Dan Gonzalez (clarinet), Yvette Holzwarth (violin), Patrick Behnke (viola), and Ben Finley (double bass) are four performer-composers from diverse geographical and music backgrounds who co-founded Desert Quill Quartet in 2014. Their instrumentation opens an unplaceable and rich acoustic sonic palette—welcoming in improvisatory soundscapes, kinetic grooves, and personal/place-based compositions. Through multi-disciplinary collaborations, recordings, and live performances, you will hear cued in-the-moment sonic transformations that invite ears of all kinds into worlds that are playful, warm, expansive and deeply communicative. The Desert Quill Quartet—whether moving sound and space with dancers, soundtracking stop animations, or playing on mountain tops, in basements or in concert halls—sparks a fresh and a joyfully far-reaching ethos to contemporary music making and human connection.

Dan González (Clarinet)
Dan González Hernandez is a Performer, Composer, Improviser and Sound Artist originally from Mexico City. His art making explores the borders between popular and academic music, influenced by styles such as Mexican folk music, jazz, chamber music and electronic music, using improvisation as fundamental element. He holds a Bachelor Degree from the Music Studies and Research Centre (CIEM) and a Masters Degree in Composition and Performance from the California Institute for the Arts CalArts. Among his teachers are Enrico Chapela, David Roitstein, María Antonieta Lozano, Paul Novros, Phil O’connor, Ismael Sanchez and Bill Powell among others. His music has been performed in festivals such as the XLIII “Festival Internacional Cervantino”, “Festival de Tradiciones de Vida y Muerte Xcaret 2011”, XXXIV and XXXV “Manuel Enriquez Contemporary Music Forum” (FIMNME) and “Festival Sonosintesis 2016”. In 2017, he was part of ALUNA, a multidisciplinary installation that obtained the Honoraria grant from the Burning Man Festival. He has performed in venues from Mexico and the United States like the Julian Carrillo Concert Hall from Radio UNAM, Estudio A at The Mexican Radio Institute (IMER), Zebulon Café, The Troubadour, Auditorio Blas Galindo, el Teatro de la Ciudad Esperanza Iris and TV Shows such as “Calle 11” from Canal Once and “La hora elástica” from TV UNAM.

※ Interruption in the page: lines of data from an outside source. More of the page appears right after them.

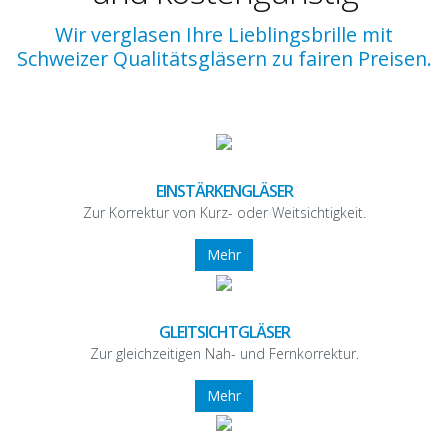
Wir verglasen Ihre Lieblingsbrille mit
Schweizer Qualitätsgläsern zu fairen Preisen.
EINSTÄRKENGLÄSER
Zur Korrektur von Kurz- oder Weitsichtigkeit.
Mehr
GLEITSICHTGLÄSER
Zur gleichzeitigen Nah- und Fernkorrektur.
Mehr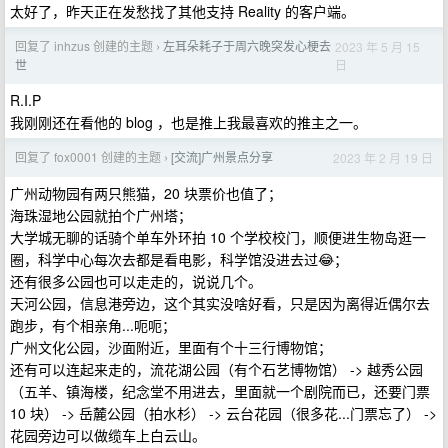
太好了，昨天正在发愁找了其他支持 Reality 的客户端。
回复了 inhzus 创建的主题
左耳朵耗子于周六晚突发心梗去
2023 年 5 月 15
›
日
世
R.I.P
我刚刚还在看他的 blog ，也是推上我最喜欢的推主之一。
回复了 fox0001 创建的主题
[交流]广州景点分享
2023 年 2 月 19 日
›
广州动物园有两只熊猫，20 块票价也值了；
海珠湿地公园就拍个广州塔；
大学城无聊的话骑个单车外环拍 10 个学校校门，顺便进生物岛逛一
圈，科学中心每次去都是看电影，科学馆没进去过😂；
还有很多公园也可以走走的，说说几个。
天河公园，信息港旁边，这个其实没啥好看，只是因为离得近偶尔去
跑步，有个相亲角...呃呃；
广州文化公园，沙面附近，里面有个十三行博物馆；
还有可以连起来走的，流花湖公园（有个石艺博物馆） -> 越秀公园
（五羊、镇海楼，纪念堂不用进去，里面就一个剧院而已，还要门票
10 块） -> 岳麓公园（拍水杉） -> 云台花园（很多花...门票忘了） ->
花园旁边可以做缆车上白云山。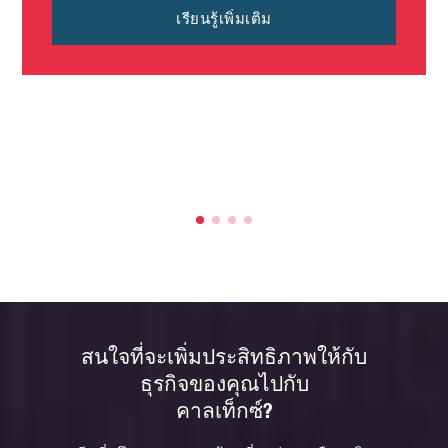
เรียนรู้เพิ่มเติม
สนใจที่จะเพิ่มประสิทธิภาพให้กับ
ธุรกิจของคุณไปกับ
คาลเท็กซ์?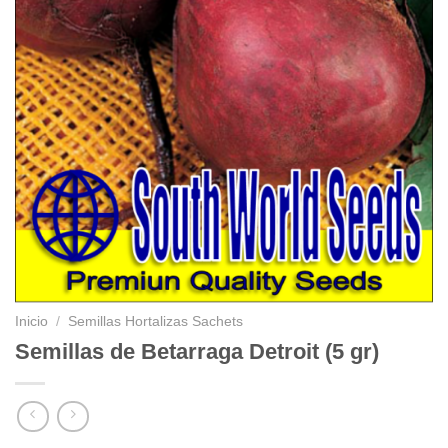
Inicio
/
Semillas Hortalizas Sachets
Semillas de Betarraga Detroit (5 gr)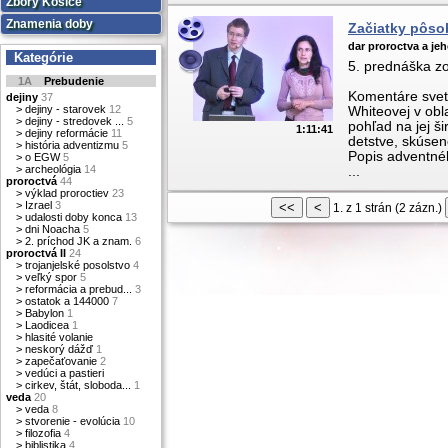
Zbory Košice
Znamenia doby
Začiatky pôso
dar proroctva a je
Kategórie
5. prednáška zo 
1A
Prebudenie
Komentáre svets
dejiny
37
>
dejiny - starovek
12
Whiteovej v obla
>
dejiny - stredovek ...
5
pohľad na jej š
1:11:41
>
dejiny reformácie
11
detstve, skúsen
>
história adventizmu
5
Popis adventné
>
o EGW
5
>
archeológia
14
...
proroctvá
44
>
výklad proroctiev
23
>
Izrael
3
1. z 1 strán (2 zázn.)
>
udalosti doby konca
13
>
dni Noacha
5
>
2. príchod JK a znam.
6
proroctvá II
24
>
trojanjelské posolstvo
4
>
veľký spor
5
>
reformácia a prebud...
3
>
ostatok a 144000
7
>
Babylon
1
>
Laodicea
1
>
hlasité volanie
>
neskorý dážď
1
>
zapečaťovanie
2
>
vedúci a pastieri
>
cirkev, štát, sloboda...
1
veda
20
>
veda
8
>
stvorenie - evolúcia
10
>
filozofia
4
>
biblistika
4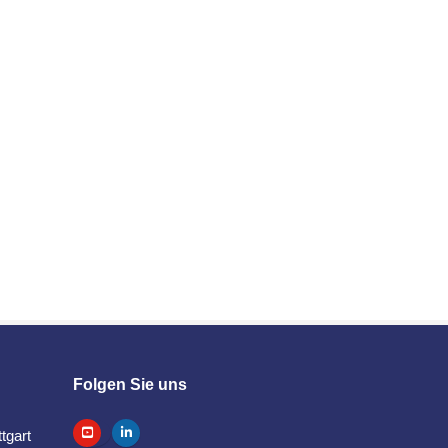
Folgen Sie uns
tgart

Find out more at dangonzalez.net/

Yvette Cornelia Holzwarth (Violin)
Yvette Cornelia Holzwarth is a violinist, vocalist, and composer from California. Her diverse musical interests expand beyond her classical background to include Eastern European folk, Arabic, Americana, experimental contemporary music, improvisation, and songwriting.
As a violinist, Yvette enjoys working with many independent artists— including Kamasi Washington, Van Dyke Parks, Gaby Moreno, among others. Based in Los Angeles, she records on numerous scores for Film and TV.

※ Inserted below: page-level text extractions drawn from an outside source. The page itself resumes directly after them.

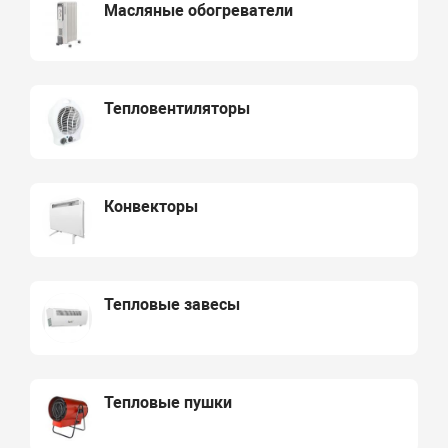
Масляные обогреватели
Тепловентиляторы
Конвекторы
Тепловые завесы
Тепловые пушки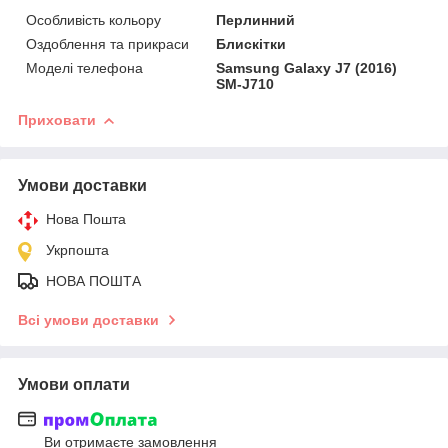
Особливість кольору
Перлинний
Оздоблення та прикраси
Блискітки
Моделі телефона
Samsung Galaxy J7 (2016)
SM-J710
Приховати
Умови доставки
Нова Пошта
Укрпошта
НОВА ПОШТА
Всі умови доставки
Умови оплати
Ви отримаєте замовлення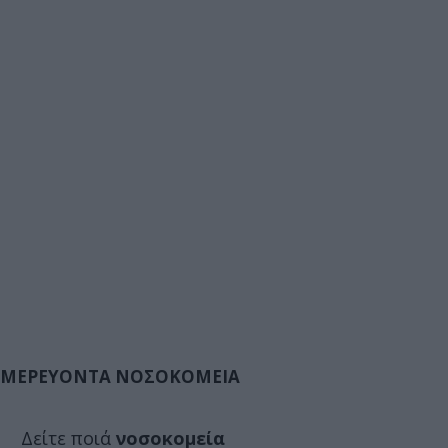
ΜΕΡΕΥΟΝΤΑ ΝΟΣΟΚΟΜΕΙΑ
Δείτε ποιά
νοσοκομεία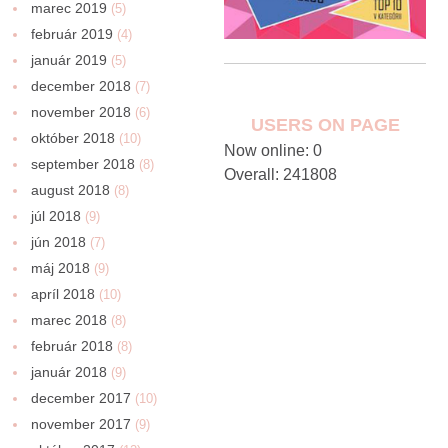
marec 2019
(5)
február 2019
(4)
január 2019
(5)
december 2018
(7)
november 2018
(6)
USERS ON PAGE
október 2018
(10)
Now online: 0
september 2018
(8)
Overall: 241808
august 2018
(8)
júl 2018
(9)
jún 2018
(7)
máj 2018
(9)
apríl 2018
(10)
marec 2018
(8)
február 2018
(8)
január 2018
(9)
december 2017
(10)
november 2017
(9)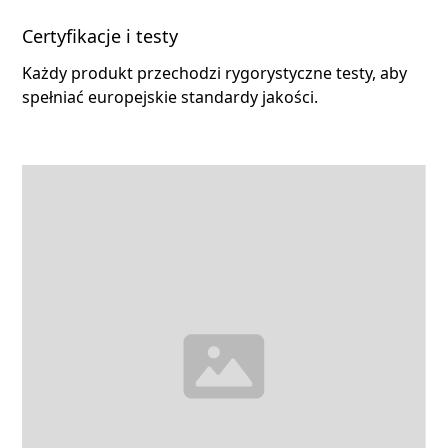
Certyfikacje i testy
Każdy produkt przechodzi rygorystyczne testy, aby
spełniać europejskie standardy jakości.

Her duo project with guitarist Miroslav Tadić is a unique hybrid of Eastern European folk, Americana, classical, and improvised music. Their critically acclaimed debut album “Luka” (2020) was released on Croatia Records.
As a composer, Yvette has had pieces performed by SF Civic Orchestra, Bay Area’s Awesöme Orchestra, CalArts Contemporary Vocal Ensemble, and Bridge to Everywhere. She thrives on collaborative interdisciplinary work in theater, including Four Lark’s original productions of “katabasis” (Getty Villa) and “Frankenstein” (The Wallis). Yvette releases original music under the moniker Yvette Cornelia. Her debut EP “Open It Up” (2013) was followed up by a full-length album “What Lies Ahead” (2018), featuring a 9-piece ensemble.

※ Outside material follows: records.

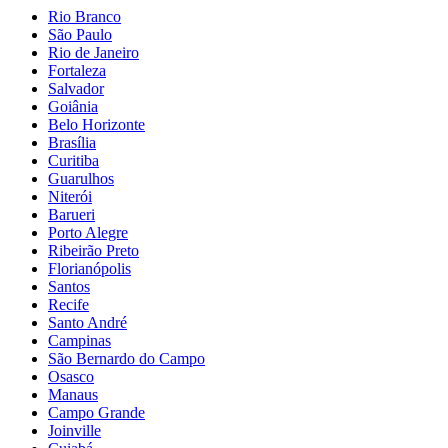
Rio Branco
São Paulo
Rio de Janeiro
Fortaleza
Salvador
Goiânia
Belo Horizonte
Brasília
Curitiba
Guarulhos
Niterói
Barueri
Porto Alegre
Ribeirão Preto
Florianópolis
Santos
Recife
Santo André
Campinas
São Bernardo do Campo
Osasco
Manaus
Campo Grande
Joinville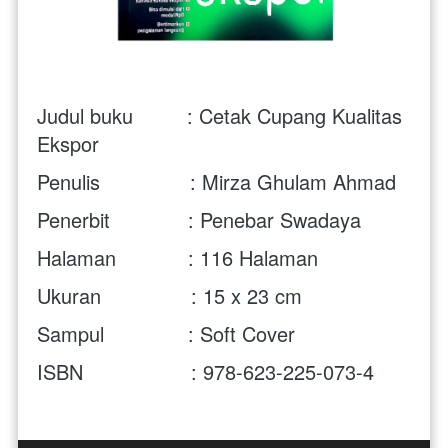
Judul buku         : Cetak Cupang Kualitas 
Ekspor
Penulis               : 
Mirza Ghulam Ahmad
Penerbit             : Penebar Swadaya
Halaman            : 116 Halaman
Ukuran               : 15 x 23 cm 
Sampul              : Soft Cover
ISBN                  : 978-623-225-073-4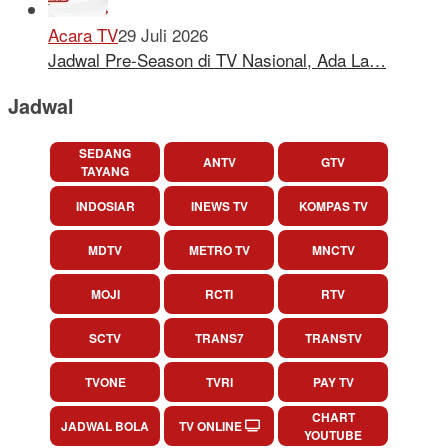
Acara TV
29 Juli 2026
Jadwal Pre-Season di TV Nasional, Ada La…
Jadwal
SEDANG
ANTV
GTV
TAYANG
INDOSIAR
INEWS TV
KOMPAS TV
MDTV
METRO TV
MNCTV
MOJI
RCTI
RTV
SCTV
TRANS7
TRANSTV
TVONE
TVRI
PAY TV
CHART
JADWAL BOLA
TV ONLINE
YOUTUBE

Find out more at yvettecornelia.com

Patrick Behnke (Viola)
Patrick Behnke is a viola player, composer, and improviser working in acoustic, digital, and intermedia forms. His musical involvement includes a range of styles and interests from fiddling in various folk and traditional forms to collaborations with forward-minded pop and electronic musicians, and collaborations with digital artists and animators. Patrick’s work often explores cultivating interactions between communities of musicians and their environments, investigating how these interactions might ripen into varying points of view regarding sonic relationships and interpersonal-intrapersonal experiences.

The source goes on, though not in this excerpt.